Carbohydrates

NCERT Reference: NCERT Biology Class 11, Chapter 14: Respiration in Plants, Chapter 15: Plant Growth and Development

Detailed Notes:

Structure and Classification:

• Monosaccharides: Carbohydrates that cannot be hydrolyzed into smaller units. Ex. Glucose, fructose
• Disaccharides: Compounds made up of two monosaccharides joined by a glycosidic bond. Ex. Sucrose, maltose
• Polysaccharides: Composed of many monosaccharide units joined together. Ex. Cellulose, starch, glycogen

Chemical Properties:

• Oxidation: React with oxidizing agents to form various products, like CO2 and H2O. Ex. Glucose + O2 → CO2 + H2O
• Reduction: Can be reduced to form alcohols or other sugar derivatives. Ex. Glucose → Sorbitol (an alcohol)
• Hydrolysis: Break down into smaller units by water in the presence of an acid or enzyme as a catalyst. Ex.

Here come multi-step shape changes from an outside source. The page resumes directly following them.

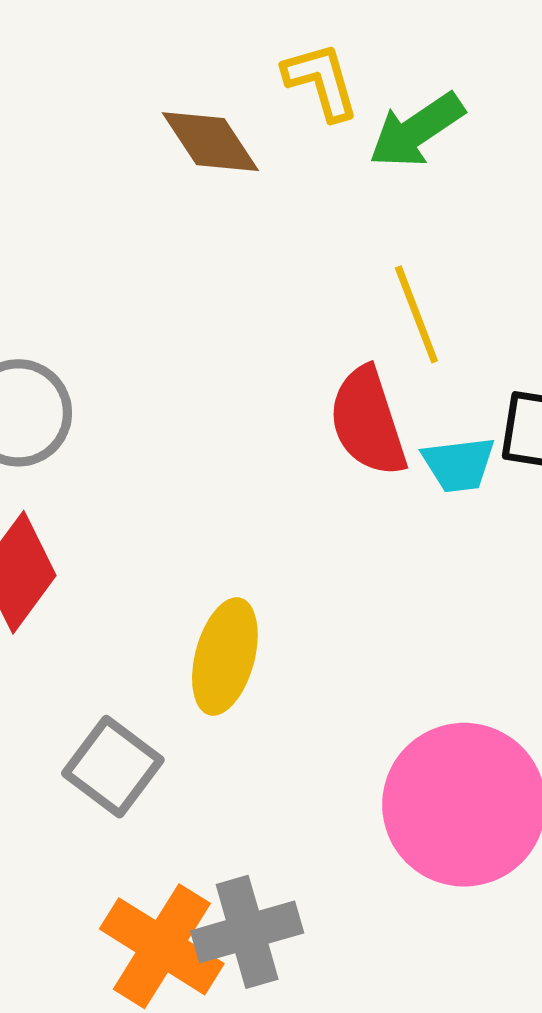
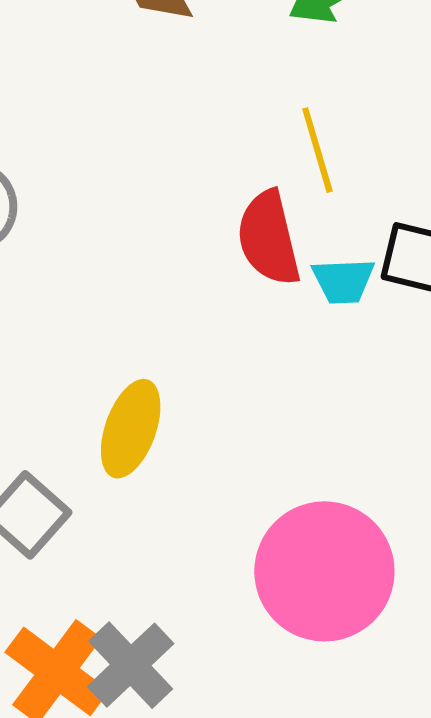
gray cross: (247, 932) -> (131, 665), turned -32

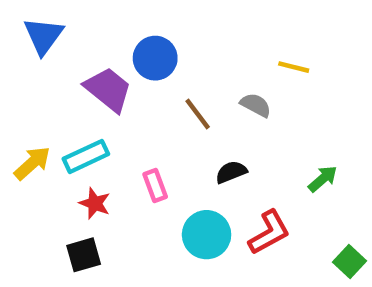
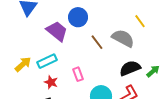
yellow line: (294, 67) -> (140, 21), turned 40
gray semicircle: (256, 105) -> (123, 38), size x1.6
black semicircle: (231, 172) -> (130, 68), moved, size x1.5

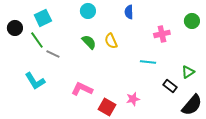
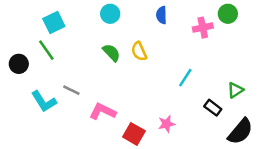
green circle: (192, 21) -> (228, 14), moved
black circle: (15, 28) -> (19, 64), moved
pink cross: (162, 34) -> (203, 28), moved
gray line: (53, 54) -> (71, 90), moved
cyan line: (148, 62) -> (185, 78), turned -63

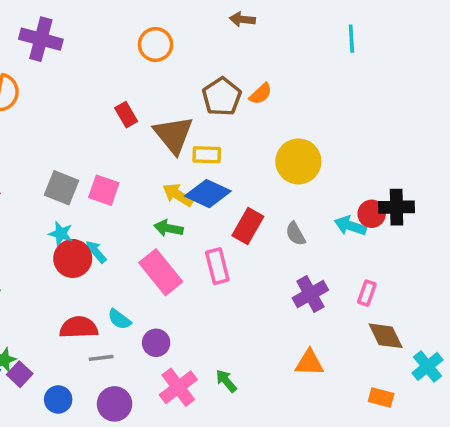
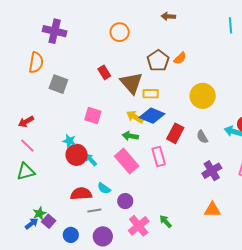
gray square: (61, 188) -> (58, 84), moved
cyan arrow: (96, 252) -> (91, 160), moved

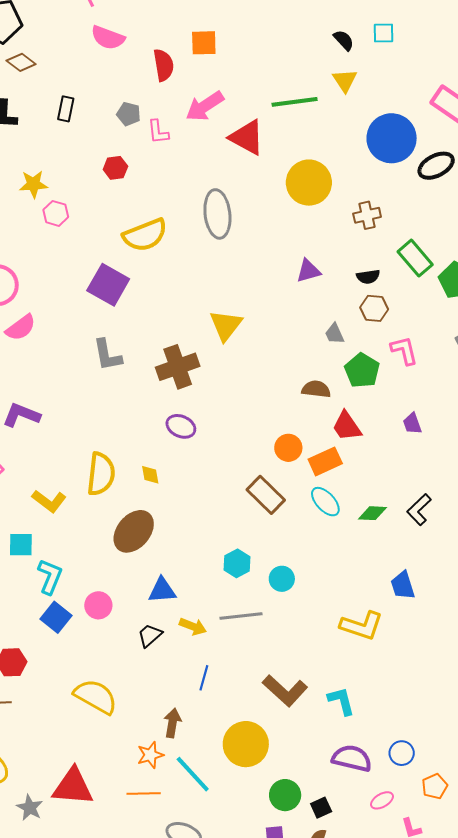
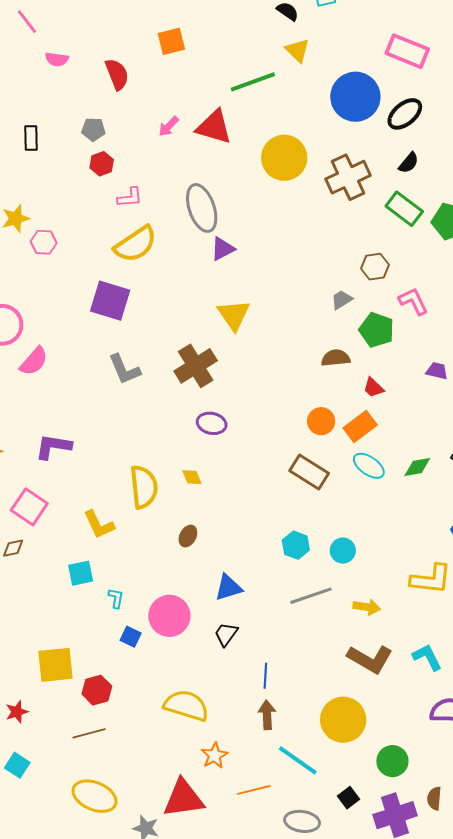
pink semicircle: (108, 38) -> (57, 59), size x0.7
orange square: (204, 43) -> (171, 41), moved
pink arrow: (205, 106) -> (169, 126), moved, size x0.6
pink L-shape: (158, 132) -> (130, 198), moved, turned -76
red hexagon: (115, 168) -> (102, 164), moved
brown cross: (367, 215) -> (348, 177), size x1.6
purple triangle: (308, 271) -> (223, 249), moved
black semicircle: (368, 277) -> (409, 163), moved, turned -30
gray trapezoid: (335, 334) -> (342, 300), turned 95
purple trapezoid: (412, 424) -> (437, 371), turned 135
red trapezoid: (347, 426) -> (373, 388), size x0.7
yellow L-shape: (49, 501) -> (99, 525), turned 40
brown ellipse: (134, 531) -> (188, 536), size x0.5
cyan L-shape: (50, 577) -> (116, 598), size x0.6
pink circle: (98, 605) -> (169, 616), size x1.5
blue square: (56, 617) -> (131, 637), size x0.7
yellow arrow: (193, 626) -> (367, 607), moved
blue line: (204, 678) -> (265, 676), moved
orange star: (150, 755) -> (215, 755), moved
black square: (321, 808) -> (349, 798), moved

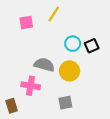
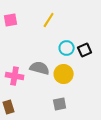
pink square: (26, 23) -> (11, 20), moved
pink cross: (31, 86) -> (15, 76), moved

Sucrose + H2O → Glucose + Fructose

Biological Functions:

• Energy Storage: Polysaccharides like starch and glycogen store energy in plants and animals, respectively.
• Structural Components: Cellulose provides strength to plant cell walls, while chitin is a structural component in insects and fungi.

Proteins

NCERT Reference: NCERT Biology Class 12, Chapter 12: Reproduction in Organisms, Chapter 13: Strategies for Enhancement in Food Production

Detailed Notes:

Structure and Classification:

• Amino Acids: Building blocks of proteins with a central carbon atom bonded to an amino group, a carboxyl group, a variable side chain, and hydrogen.
• Peptides: Polymers formed by linking amino acids through peptide bonds.
• Primary Structure: Linear sequence of amino acids linked by peptide bonds.
• Secondary Structure: Regular arrangement of amino acids, such as alpha-helix and beta-pleated sheets, stabilized by hydrogen bonds.
• Tertiary Structure: Three-dimensional structure formed by interactions such as hydrogen bonding, disulfide bond formation, and hydrophobic interactions.
• Quaternary Structure: In some proteins, multiple polypeptide chains come together to form a functional protein.

Chemical Properties:

• Ionization: Amino acids have both acidic (carboxyl group) and basic (amino group) properties, allowing them to exist as zwitterions at a particular pH.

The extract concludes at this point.